②ヨハネは、7つの奇跡(しるし)を選んで記録した。

    (2)現代人は、奇跡の記録を無視したり、合理的に説明しようとしたりする。

      ①イエス時代の人たちには、それは不可能なことであった。

      ②彼らは、数多くの奇跡を現実に目撃したのである。

  
2.31節


Joh 20:31
しかし、これらのことが書かれたのは、イエスが神の子キリストであることを、あなたがたが信じるため、また、あなたがたが信じて、イエスの御名によっていのちを得るためである。

    
(1)ヨハネが福音書を書いた目的が記されている。

      ①イエスが神の子キリストであることを信じるため。

      ②信じて、イエスの御名によっていのちを得るため。

結論:

  1.「見ずに信じる者は幸いです」

    (1)トマスも含めて、使徒たち全員が見たから信じたのである。

    (2)イエスは、信者の信仰を励ますために、ある体験をさせることがある。

    (3)しかし、体験によって判断するよりも、みことばによって判断するのがよい。

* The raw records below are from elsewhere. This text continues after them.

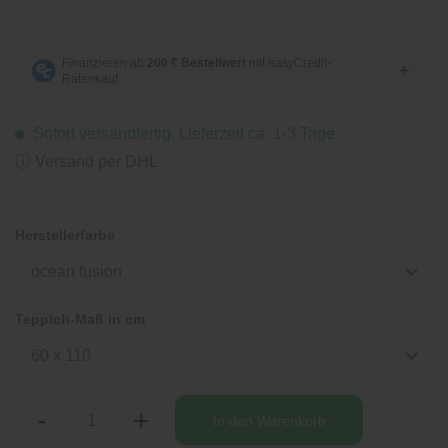
Sofort versandfertig, Lieferzeit ca. 1-3 Tage
ⓘ Versand per DHL
Herstellerfarbe
ocean fusion
Teppich-Maß in cm
60 x 110
-
+
In den
Warenkorb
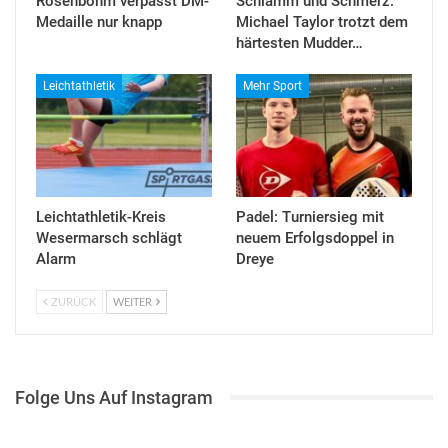
Rosenbohm verpasst DM-
Schlamm und Schmerz:
Medaille nur knapp
Michael Taylor trotzt dem
härtesten Mudder…
Leichtathletik
Mehr Sport
Leichtathletik-Kreis
Padel: Turniersieg mit
Wesermarsch schlägt
neuem Erfolgsdoppel in
Alarm
Dreye
ZURÜCK
WEITER
Folge Uns Auf Instagram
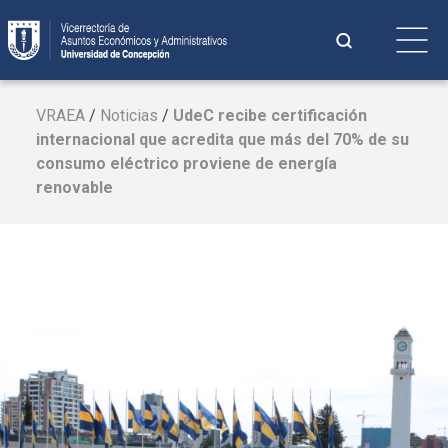
Saltar
Buscar:
al
contenido
Cuando hay 
VRAEA
/
Noticias
/
UdeC
recibe certificación
internacional que acredita que más del 70% de su
consumo eléctrico proviene de energía
renovable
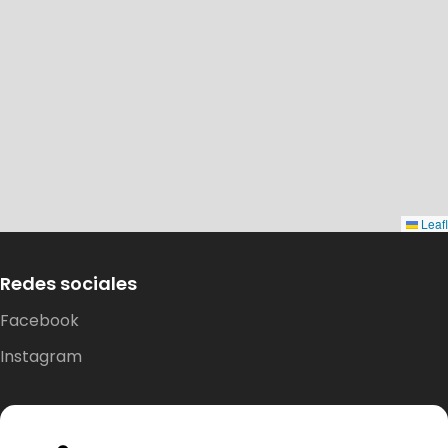
Leafl
Redes sociales
Dirección:
Facebook
Costa Tenglo Alto s/n, pasaje Las
Instagram
Murtas, Sector Chinquihue
Puerto Montt, Chile
Teléfono:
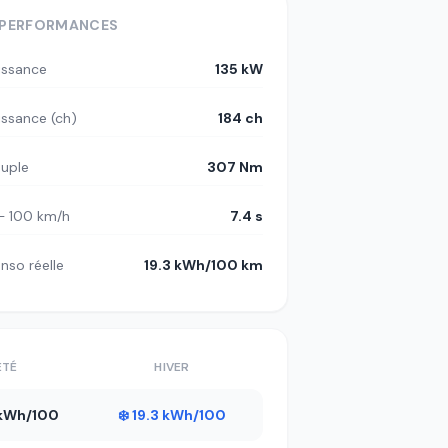
PERFORMANCES
issance
135 kW
issance (ch)
184 ch
uple
307 Nm
– 100 km/h
7.4 s
nso réelle
19.3 kWh/100 km
ÉTÉ
HIVER
1 kWh/100
❄️ 19.3 kWh/100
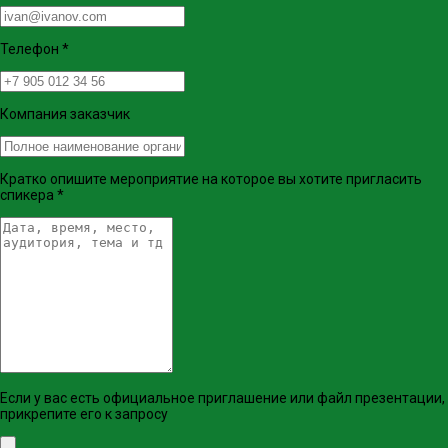
Телефон
*
Компания заказчик
Кратко опишите мероприятие на которое вы хотите пригласить
спикера
*
Если у вас есть официальное приглашение или файл презентации,
прикрепите его к запросу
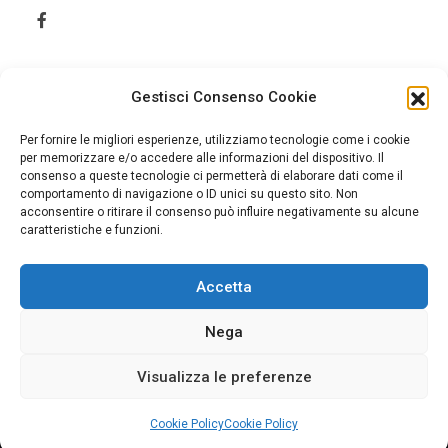
Gestisci Consenso Cookie
Per fornire le migliori esperienze, utilizziamo tecnologie come i cookie
per memorizzare e/o accedere alle informazioni del dispositivo. Il
consenso a queste tecnologie ci permetterà di elaborare dati come il
comportamento di navigazione o ID unici su questo sito. Non
acconsentire o ritirare il consenso può influire negativamente su alcune
caratteristiche e funzioni.
Accetta
Home
Cookie Policy (UE)
Nega
Visualizza le preferenze
© 2026 Jonica Informazione. Tutti i diritti sono riservati.
Cookie Policy
Cookie Policy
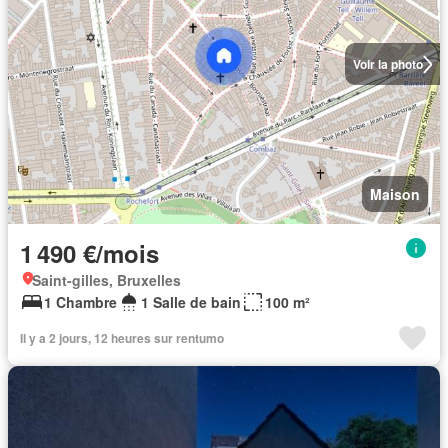
Voir la photo
Maison
1 490 €/mois
Saint-gilles, Bruxelles
1 Chambre
1 Salle de bain
100 m²
Il y a 2 jours, 12 heures sur rentumo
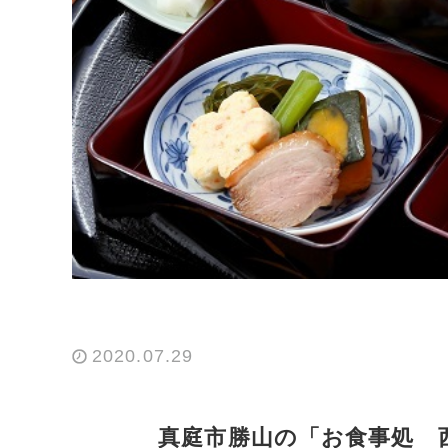
2020.07.29
真庭市勝山の「お食事処 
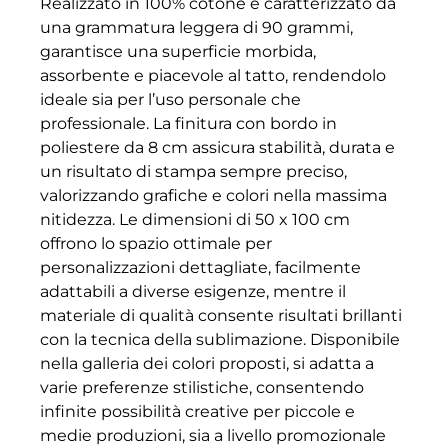
Realizzato in 100% cotone e caratterizzato da
una grammatura leggera di 90 grammi,
garantisce una superficie morbida,
assorbente e piacevole al tatto, rendendolo
ideale sia per l’uso personale che
professionale. La finitura con bordo in
poliestere da 8 cm assicura stabilità, durata e
un risultato di stampa sempre preciso,
valorizzando grafiche e colori nella massima
nitidezza. Le dimensioni di 50 x 100 cm
offrono lo spazio ottimale per
personalizzazioni dettagliate, facilmente
adattabili a diverse esigenze, mentre il
materiale di qualità consente risultati brillanti
con la tecnica della sublimazione. Disponibile
nella galleria dei colori proposti, si adatta a
varie preferenze stilistiche, consentendo
infinite possibilità creative per piccole e
medie produzioni, sia a livello promozionale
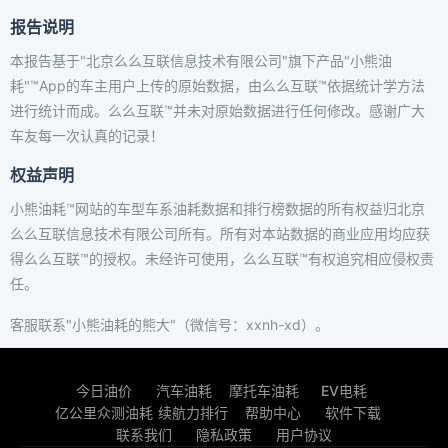
报告说明
本报告基于"北京么么互联信息技术有限公司"旗下产品"小熊油
耗"™App的车主用户上传的原始数据，由么么互联™依据统计学方法
进行统计而成。么么互联™并未对原始数据进行任何修改。感谢广大
车友每一次认真的记录！
权益声明
小熊油耗™网站的车型车系油耗数据和排行榜数据的所有权益归北京
么么互联信息技术有限公司所有。所有对本站数据的商业应用均应获
得么么互联™的授权。未经许可使用，么么互联™有权追究相应侵权责
任。
客服联系"小熊油耗的熊大"（微信号：xxnh-xd）。
今日油价
汽车油耗
摩托车油耗
EV电耗
亿公里众测油耗
续航力排行
帮助中心
软件下载
联系我们
隐私政策
用户协议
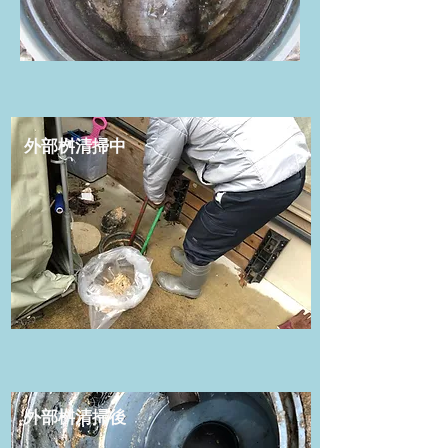
​外部桝清掃中
​外部桝清掃後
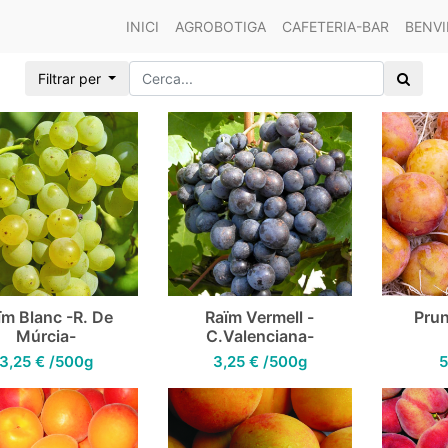
INICI
AGROBOTIGA
CAFETERIA-BAR
BENVI
Filtrar per
ïm Blanc -R. De
Raïm Vermell -
Pru
Múrcia-
C.Valenciana-
3,25
€
/500g
3,25
€
/500g
5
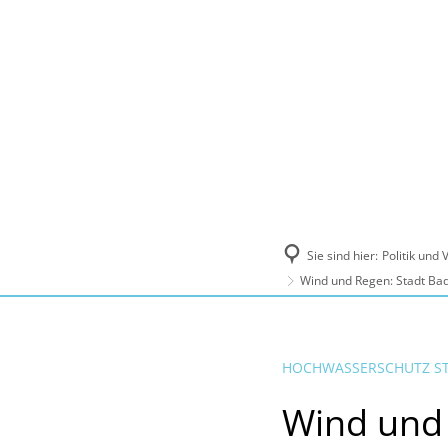
Politik und Verwaltung
Tourismus, Ku
Sie sind hier:
Politik und
Wind und Regen: Stadt Ba
HOCHWASSERSCHUTZ STE
Wind und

      ①体験は、みことばに照らして吟味する必要がある。

    (4)イエスは私たちの不完全さをよくご存じである。

      ①それゆえ、私たちのいるところに降りて来て、語りかけてくださることがある。

      ②トマスの場合がその好例である。

    (5)信仰を強める体験は、主から与えられた恵みであって、みことば以上の価値を有

するものではない。

  2.「平安があなたがたにあるように」

    (1)通常のあいさつのことばが、深い神学的意味を持つようになった。

      ①イエスの死の前と後では、「平安」の内容の重みが違う。

    (2)ヨハ14:27


Joh 14:27
わたしは、あなたがたに平安を残します。わたしは、あなたがたにわたしの平安を与えます。わたしがあなたがたに与えるのは、世が与えるのとは違います。あなたがたは心を騒がしてはなりません。恐れてはなりません。

    (3)ヨハ16:33


Joh 16:33
わたしがこれらのことをあなたがたに話したのは、あなたがたがわたしにあって平安を持つためです。あなたがたは、世にあっては患難があります。しかし、勇敢でありなさい。わたしはすでに世に勝ったのです。」

    (4)ロマ5:1


Rom 5:1 ですから、信仰によって義と認められた私たちは、私たちの主イエス・キリストによって、神との平和を持っています。

    (5)ピリ4:7


Php 4:7 そうすれば、人のすべての考えにまさる神の平安が、あなたがたの心と思いをキリスト・イエスにあって守ってくれます。